К утру двадцать четвёртого у меня по плану стоял «отдых», но фактически последний день перед голосованием. По форме никакой агитации; на двадцать четвёртое в законе о выборах прямой запрет. По существу присутствие в районе. Тонкая грань.
В восемь Зинаида принесла мне сводку.
— Павел Васильевич, по вчерашнему открытому митингу пришла справка из района. Триста двадцать один человек в зале. Два вопроса по Вам, один по Михайленко — и четыре по Лысенко.
— По Лысенко аж четыре? Это много.
— Много, да не в его пользу. Все четыре — по аппаратной линии: «А Вы у Дудина в восемьдесят пятом работали?», «А каков Ваш стаж в Воронеже?», «А с обкомовскими по сельскому хозяйству знакомы?». Селяне их задавали, а сами, по-моему, не поняли, о чём спрашивают.
— Зато он понял. Спасибо, Зинаида Фёдоровна. Кто-нибудь ещё ко мне сегодня?
— В одиннадцать придёт Зуев, Александр Иванович. Звонил вчера после митинга, просил без записи. Я на всякий случай записала.
— Зуева пускайте сразу, как появится.
К десяти ко мне зашёл Артур по артели. Короткая сводка: за двадцать третье отгружено ещё две тонны овощей, январский план выполнен на сто десять процентов. По двадцать пятому: на голосование Артур поедет со мной к восьми; Бэла с Кать дома; вечером у них в доме чай.
К одиннадцати у крыльца правления остановился УАЗик районного военкомата. Из него вышел Зуев: высокий, седой, в зимней шинели полковника запаса, с орденской планкой на груди (она у Зуева сохранялась всегда, даже в гражданской одежде; на пальто в зимнее время орденских планок он не носил, на шинели да).
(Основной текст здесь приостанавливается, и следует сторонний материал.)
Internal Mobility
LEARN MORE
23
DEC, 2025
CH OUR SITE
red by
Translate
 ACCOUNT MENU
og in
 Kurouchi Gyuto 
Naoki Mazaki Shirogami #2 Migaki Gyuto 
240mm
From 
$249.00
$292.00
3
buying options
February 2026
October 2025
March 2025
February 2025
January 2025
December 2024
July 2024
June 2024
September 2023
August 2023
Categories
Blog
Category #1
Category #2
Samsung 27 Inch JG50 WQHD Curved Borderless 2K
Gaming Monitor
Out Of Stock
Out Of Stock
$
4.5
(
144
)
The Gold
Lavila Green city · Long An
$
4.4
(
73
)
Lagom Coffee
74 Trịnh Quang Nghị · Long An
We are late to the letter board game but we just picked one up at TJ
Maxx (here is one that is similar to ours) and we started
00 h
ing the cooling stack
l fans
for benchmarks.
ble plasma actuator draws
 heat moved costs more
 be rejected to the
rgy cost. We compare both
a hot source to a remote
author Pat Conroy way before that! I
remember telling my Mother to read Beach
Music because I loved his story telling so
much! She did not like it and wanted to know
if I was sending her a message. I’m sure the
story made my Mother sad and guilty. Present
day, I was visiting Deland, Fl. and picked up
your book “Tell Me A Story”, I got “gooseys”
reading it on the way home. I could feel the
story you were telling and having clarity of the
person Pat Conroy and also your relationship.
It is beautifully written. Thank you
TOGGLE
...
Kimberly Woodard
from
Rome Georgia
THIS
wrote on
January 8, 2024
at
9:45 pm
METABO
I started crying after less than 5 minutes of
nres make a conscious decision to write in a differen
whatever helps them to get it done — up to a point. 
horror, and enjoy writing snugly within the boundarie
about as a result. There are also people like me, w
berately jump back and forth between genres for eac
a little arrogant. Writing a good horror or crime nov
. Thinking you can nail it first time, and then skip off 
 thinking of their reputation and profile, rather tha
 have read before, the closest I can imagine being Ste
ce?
Зашёл в кабинет. Шапку снял. Подал руку.
— Палваслич.
— Александр Иванович.
— Я к Вам по двум коротким.
— Слушаю.
— Первое. По нашим. Сто двадцать военных пенсионеров по району на завтрашнее голосование все в курсе. Я с активом обошёл сёла за последние десять дней. К сегодняшнему вечеру у нас по списку девяносто шесть человек подтвердили, что придут на участки в своих сёлах. Из остальных десять болеют (зимой обычное; не выберутся из дома); десять-четырнадцать по разным причинам, в основном уехали к родственникам в область. Реально на голосовании за тебя по округу будет около ста.
— Около ста голосов. Я их в расчёт беру.
— Бери — но помни: не сами по себе сто. Военный пенсионер в селе — голос фиксированный, по нему соседи ориентируются. За одной рукой тянутся ещё несколько.
— По сумме, не по штуке. Так и считаю.
— И второе. По завтрашнему дню. Я голосую у себя, в Сухорукове, а после голосования — короткий обход. Дойду до пяти-семи домов, где у меня военные товарищи. Поговорим о послевоенной памяти. Не агитация — рассказ.
— Рассказ агитацией не считается, верно.
— Верно. По формуле так: «После голосования посидим, о восьмидесятом вспомним; на орденской комиссии у меня тогда Дорохов с молодой пшеницей был». Вот и весь рассказ.
— Хороший рассказ, Александр Иванович. Восьмидесятый и я не забыл.
Зуев секунду молчал.
— Палваслич.
— Да.
— Я тебе сегодня то, что я с восьмидесятого года говорил один раз. Не как от военкома; как от человека.
— Слушаю.
— В семьдесят восьмом, когда я тебя в орденской комиссии увидел впервые, мне было пятьдесят шесть. Я тогда тебе записал в характеристику: «молодой председатель, выдвигаемый по орденской программе». Я этого с тех пор не пересматривал. Сегодня я тебе говорю прямо: на твоём ордене восьмидесятого года стоит моя подпись как члена орденской комиссии. Я её не отзываю. Я подтверждаю.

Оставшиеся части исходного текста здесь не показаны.